And if you need to change or fix something, you just chat with an AI agent, and it makes the changes for you. Today, I'm going to show you a tool that does exactly that. And together, we will look at four real-world workflows. We will build a web scraper that gets the latest prices from Amazon and stores them in a Google sheet. an invoice processor that automatically downloads invoices from my Gmail account, uploads them to Google Drive, and stores all the costs in a Google sheet.
Three, a daily AI news briefing that scrapes the latest AI news from the internet and then sends me a summary email once a day. And lastly, a lead generator that automatically finds email addresses for the latest AI tools and drafts a personalized email to them. We will see how the tool handles navigation, login, and even CAPTCHAs and email one-time passwords. I'll show you all the features and how to use them. And at the end of this video, you will know exactly if this tool is the right fit for you.

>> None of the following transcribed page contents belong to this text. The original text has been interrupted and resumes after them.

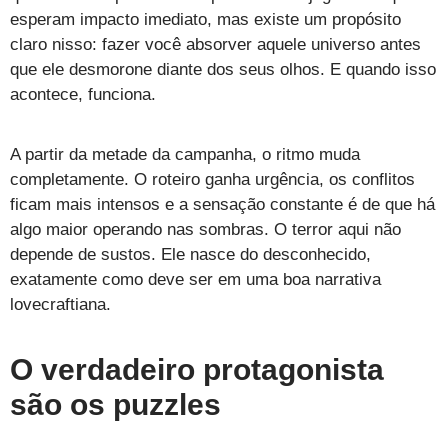
esperam impacto imediato, mas existe um propósito
claro nisso: fazer você absorver aquele universo antes
que ele desmorone diante dos seus olhos. E quando isso
acontece, funciona.
A partir da metade da campanha, o ritmo muda
completamente. O roteiro ganha urgência, os conflitos
ficam mais intensos e a sensação constante é de que há
algo maior operando nas sombras. O terror aqui não
depende de sustos. Ele nasce do desconhecido,
exatamente como deve ser em uma boa narrativa
lovecraftiana.
O verdadeiro protagonista
são os puzzles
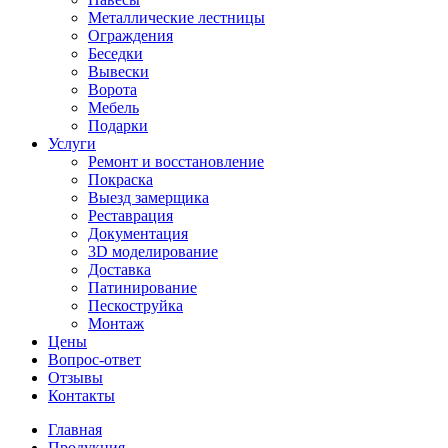
Металлические лестницы
Ограждения
Беседки
Вывески
Ворота
Мебель
Подарки
Услуги
Ремонт и восстановление
Покраска
Выезд замерщика
Реставрация
Документация
3D моделирование
Доставка
Патинирование
Пескоструйка
Монтаж
Цены
Вопрос-ответ
Отзывы
Контакты
Главная
Продукция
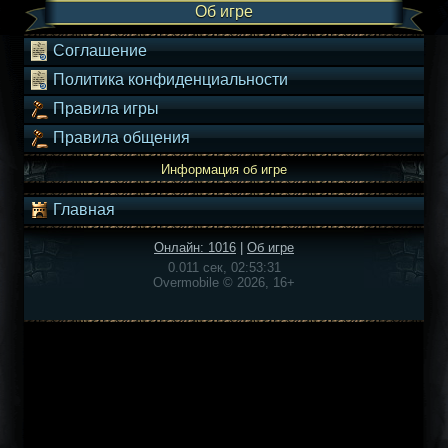
Об игре
Соглашение
Политика конфиденциальности
Правила игры
Правила общения
Информация об игре
Главная
Онлайн: 1016
|
Об игре
0.011 сек, 02:53:31
Overmobile © 2026, 16+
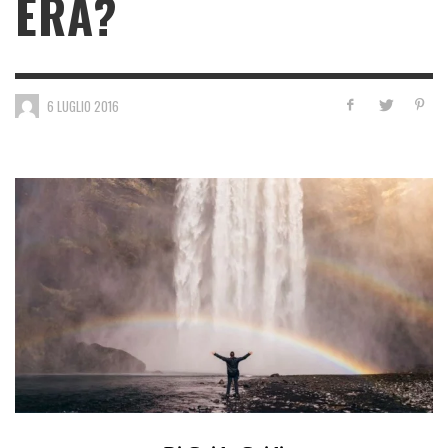
ERA?
6 LUGLIO 2016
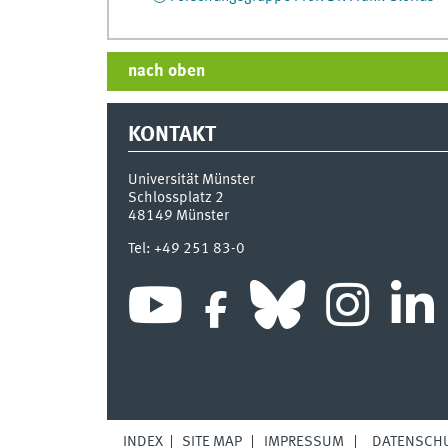
nach oben
KONTAKT
Universität Münster
Schlossplatz 2
48149
Münster
Tel:
+49 251 83-0
INDEX
SITE MAP
IMPRESSUM
DATENSCH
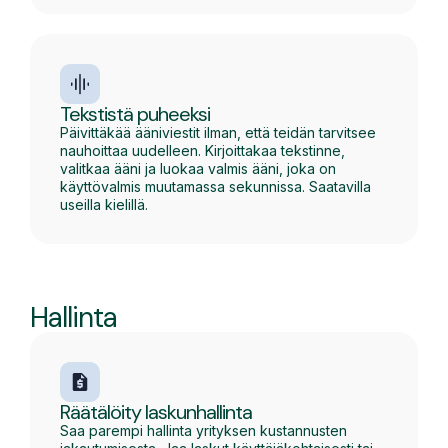
Tekstistä puheeksi
Päivittäkää ääniviestit ilman, että teidän tarvitsee
nauhoittaa uudelleen. Kirjoittakaa tekstinne,
valitkaa ääni ja luokaa valmis ääni, joka on
käyttövalmis muutamassa sekunnissa. Saatavilla
useilla kielillä.
Hallinta
Räätälöity laskunhallinta
Saa parempi hallinta yrityksen kustannusten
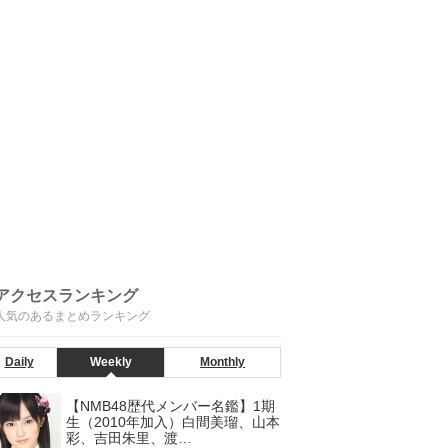
アクセスランキング
人気のあるまとめランキング
Daily
Weekly
Monthly
【NMB48歴代メンバー名鑑】1期
生（2010年加入）白間美瑠、山本
彩、吉田朱里、渡…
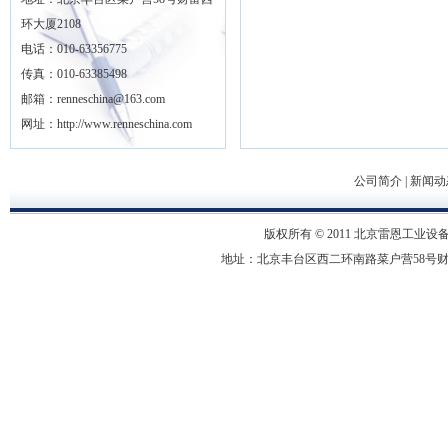
环大厦2108
电话：010-63356775
传真：010-63385498
邮箱：renneschina@163.com
网址：http://www.renneschina.com
公司简介
|
新闻动
版权所有 © 2011 北京雷恩工业设备有限
地址：北京丰台区西二环南路菜户营58号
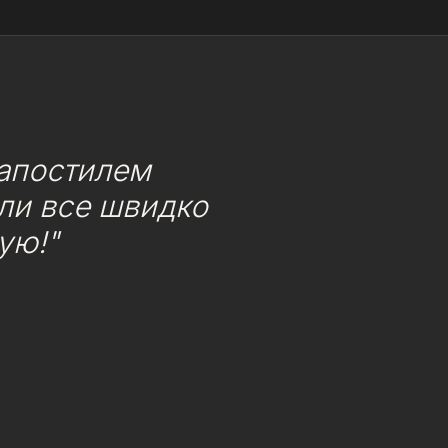
 апостилем
или все швидко
ую!"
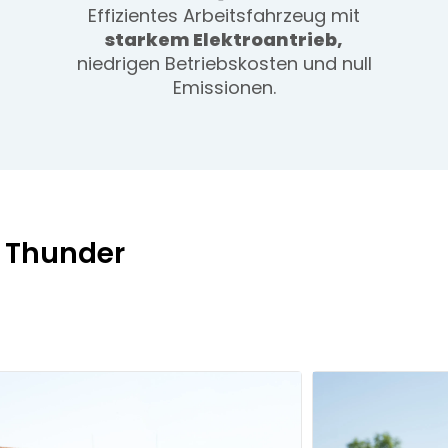
Effizientes Arbeitsfahrzeug mit
starkem Elektroantrieb,
niedrigen Betriebskosten und null
Emissionen.
o Thunder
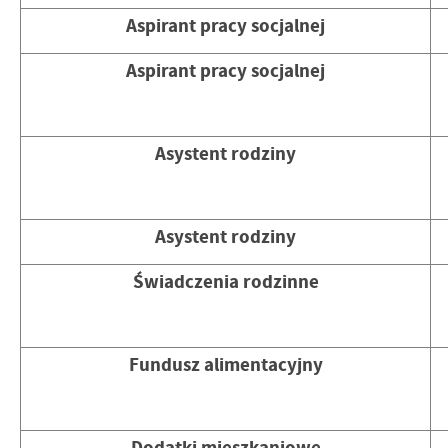
Aspirant pracy socjalnej
Aspirant pracy socjalnej
Asystent rodziny
Asystent rodziny
Świadczenia rodzinne
Fundusz alimentacyjny
Dodatki mieszkaniowe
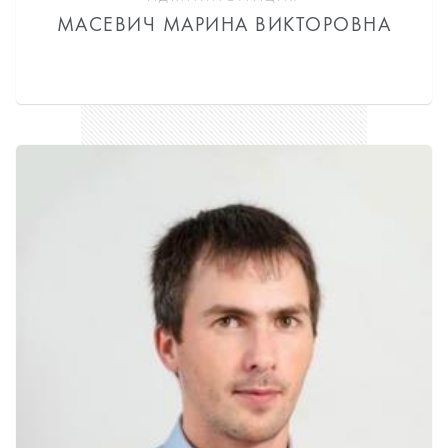
МАСЕВИЧ МАРИНА ВИКТОРОВНА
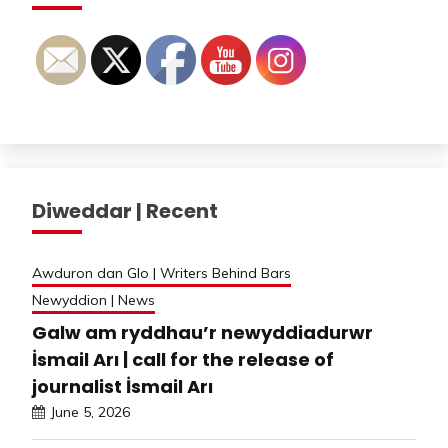
Diweddar | Recent
Awduron dan Glo | Writers Behind Bars
Newyddion | News
Galw am ryddhau’r newyddiadurwr
İsmail Arı | call for the release of
journalist İsmail Arı
June 5, 2026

My name is Florian Walther and this is the AI tool corner where I review the latest AI software to find out which ones can actually improve our lives and businesses. The tool is called Komos AI, AI agents that learn from watching your work. I'm going to log into my account. Then we get to the dashboard. And here we can set up different AI agents that can do all kinds of work for us.
We could build these agents manually, but the easier way is to use Moss, which is the AI agent. We will build one workflow together from scratch and then I'll just show you the other ones I have prepared. For this first workflow, I want to scrape Amazon.com for the prices of this graphics card RTX 5070. You could use this, for example, to get price alerts when something gets cheaper or to monitor your competitor's prices. We could now chat with Moss via text and tell it exactly what we want to do.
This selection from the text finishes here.